Our results are significant for a number of reasons. Firstly, we have demonstrated that computationally expensive hyperparameter optimisation can be circumvented by tuning only two input parameters. By including an additional delayed input, reasonable performance can be achieved using an unoptimised reservoir. Nevertheless, we note that, depending on the requirements for a given task, additional hyperparameter optimisation may be necessary. Secondly, to the best of our knowledge, this is the first demonstration of an identical reservoir performing well on such a large range of tasks. Thirdly, the simplicity of our approach means that it is well suited to be applied on physical reservoirs.

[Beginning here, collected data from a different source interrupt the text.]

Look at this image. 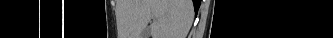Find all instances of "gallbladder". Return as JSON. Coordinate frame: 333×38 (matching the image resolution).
I'll return each mask as SVG.
<instances>
[{"label":"gallbladder","mask_w":333,"mask_h":38,"mask_svg":"<svg viewBox=\"0 0 333 38\" xmlns=\"http://www.w3.org/2000/svg\"><path fill=\"white\" fill-rule=\"evenodd\" d=\"M150 37V28L147 26L144 28L140 34V38H149Z\"/></svg>","instance_id":"bac80fb5"}]
</instances>
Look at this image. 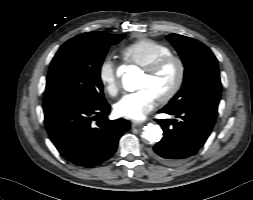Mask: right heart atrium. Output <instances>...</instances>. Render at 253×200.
I'll return each instance as SVG.
<instances>
[{"mask_svg":"<svg viewBox=\"0 0 253 200\" xmlns=\"http://www.w3.org/2000/svg\"><path fill=\"white\" fill-rule=\"evenodd\" d=\"M98 75L105 91L111 96L117 95L121 87L120 72L118 65L111 58H105L101 62Z\"/></svg>","mask_w":253,"mask_h":200,"instance_id":"d8ad5b80","label":"right heart atrium"}]
</instances>
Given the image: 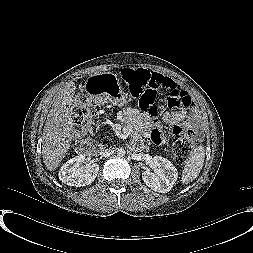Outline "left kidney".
<instances>
[{
  "label": "left kidney",
  "mask_w": 253,
  "mask_h": 253,
  "mask_svg": "<svg viewBox=\"0 0 253 253\" xmlns=\"http://www.w3.org/2000/svg\"><path fill=\"white\" fill-rule=\"evenodd\" d=\"M150 169L142 173L144 183L152 190L159 193H167L172 189L178 178V172L175 166L166 158L154 156Z\"/></svg>",
  "instance_id": "1"
}]
</instances>
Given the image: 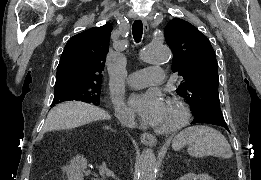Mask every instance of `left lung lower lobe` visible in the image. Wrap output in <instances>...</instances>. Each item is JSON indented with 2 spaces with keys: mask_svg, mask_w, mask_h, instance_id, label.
Masks as SVG:
<instances>
[{
  "mask_svg": "<svg viewBox=\"0 0 261 180\" xmlns=\"http://www.w3.org/2000/svg\"><path fill=\"white\" fill-rule=\"evenodd\" d=\"M197 123L214 124V125L222 126L226 129H228L226 123H217V122H214V121H211V120H204V121H201V122L193 121L191 124H197Z\"/></svg>",
  "mask_w": 261,
  "mask_h": 180,
  "instance_id": "1",
  "label": "left lung lower lobe"
}]
</instances>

This study has raised several questions surrounding delay-based reservoir optimisation that require further investigation. For example, the optimal delayed-input parameters are task dependent and how these relate to a given task is not fully understood. The NARMA10 results presented in this study indicate that the optimal delayed-input parameters are related both to the reservoir and requirements of the task. This means that it may be possible to not only use reservoir computing for real-world time series prediction tasks, but also to gain insights into the dynamical systems being investigated. For example, in tasks such as El Niño prediction where the underlying dynamical system is very complex and the relevant physical processes are not fully understood [46]. Here, investigations surrounding delay-based input could provide critical insight into the involved timescales. Furthermore, the minimum requirements for a reservoir to yield good performance on a range of tasks by only tuning the delayed input parameters remain to be determined.

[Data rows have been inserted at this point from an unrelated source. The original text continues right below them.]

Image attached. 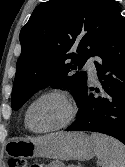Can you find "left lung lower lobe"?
<instances>
[{"label":"left lung lower lobe","mask_w":125,"mask_h":167,"mask_svg":"<svg viewBox=\"0 0 125 167\" xmlns=\"http://www.w3.org/2000/svg\"><path fill=\"white\" fill-rule=\"evenodd\" d=\"M97 75L102 85L99 89L86 86L77 102V120L66 131L100 132L125 144V21L121 14L105 36L96 52Z\"/></svg>","instance_id":"1"}]
</instances>
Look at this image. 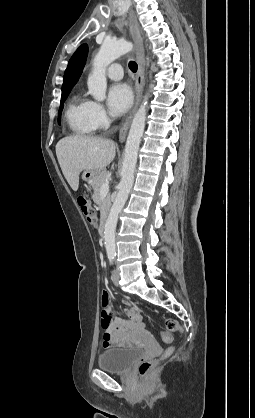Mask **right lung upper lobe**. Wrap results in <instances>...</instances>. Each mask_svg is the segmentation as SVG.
Returning a JSON list of instances; mask_svg holds the SVG:
<instances>
[{"label":"right lung upper lobe","instance_id":"right-lung-upper-lobe-1","mask_svg":"<svg viewBox=\"0 0 255 418\" xmlns=\"http://www.w3.org/2000/svg\"><path fill=\"white\" fill-rule=\"evenodd\" d=\"M88 53V47L86 44H82L76 52L73 54L71 59L69 60L67 69L64 73V82L62 85V92L66 90H71V88L76 84L78 81L83 67L86 62Z\"/></svg>","mask_w":255,"mask_h":418}]
</instances>
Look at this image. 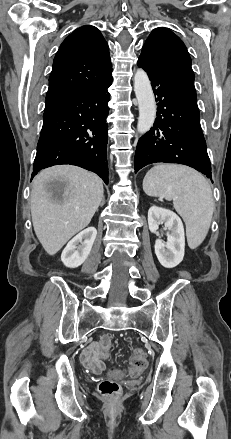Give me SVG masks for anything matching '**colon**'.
<instances>
[{
  "label": "colon",
  "instance_id": "colon-1",
  "mask_svg": "<svg viewBox=\"0 0 231 439\" xmlns=\"http://www.w3.org/2000/svg\"><path fill=\"white\" fill-rule=\"evenodd\" d=\"M100 354L103 358H106L111 349V339L105 335L100 340ZM148 366V360L145 352L136 348L133 350L130 367L128 368V374L130 376H138ZM98 390L100 394L106 398H116L120 392L121 387L118 382L111 379H101L98 383Z\"/></svg>",
  "mask_w": 231,
  "mask_h": 439
}]
</instances>
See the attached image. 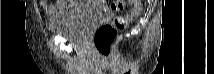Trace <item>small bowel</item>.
I'll list each match as a JSON object with an SVG mask.
<instances>
[{
    "label": "small bowel",
    "mask_w": 214,
    "mask_h": 74,
    "mask_svg": "<svg viewBox=\"0 0 214 74\" xmlns=\"http://www.w3.org/2000/svg\"><path fill=\"white\" fill-rule=\"evenodd\" d=\"M71 5V1H56L54 4H50L47 1H41V6L44 12L48 15H53L56 11L67 8Z\"/></svg>",
    "instance_id": "c3829d8e"
}]
</instances>
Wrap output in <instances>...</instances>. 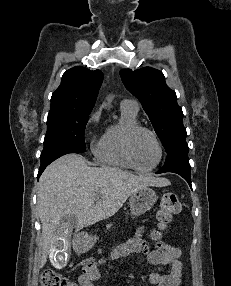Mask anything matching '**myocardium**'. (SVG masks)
Here are the masks:
<instances>
[{
    "instance_id": "1",
    "label": "myocardium",
    "mask_w": 231,
    "mask_h": 286,
    "mask_svg": "<svg viewBox=\"0 0 231 286\" xmlns=\"http://www.w3.org/2000/svg\"><path fill=\"white\" fill-rule=\"evenodd\" d=\"M140 132H147L148 134H150L152 136V138L154 139L157 148H158V160L157 162L150 168H141L139 167L136 162L135 159L133 157V153H132V143H133V139L135 138V136L140 133ZM123 149H124V154L128 160V162L130 163L131 167L133 169H135L136 171L142 172V173H149L154 171L162 162L163 160V155H164V149H163V145L162 142L160 140V138L158 137L157 133L152 130L149 127L146 126H142V125H135L130 127L125 135H124V141H123Z\"/></svg>"
}]
</instances>
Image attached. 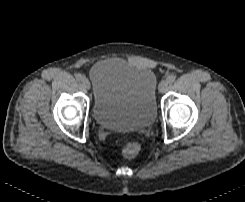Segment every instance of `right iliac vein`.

A natural extension of our proposed approach is to include multiple delayed input terms. This would bring the reservoir computing approach closer to classical statistical forecasting methods such as NVAR and could lead to a further improved performance, especially for tasks involving multiple disparate timescales. However, possible performance improvement with added input terms must be weighed against the associated increase in the computational cost as each added input adds two new optimisation parameters.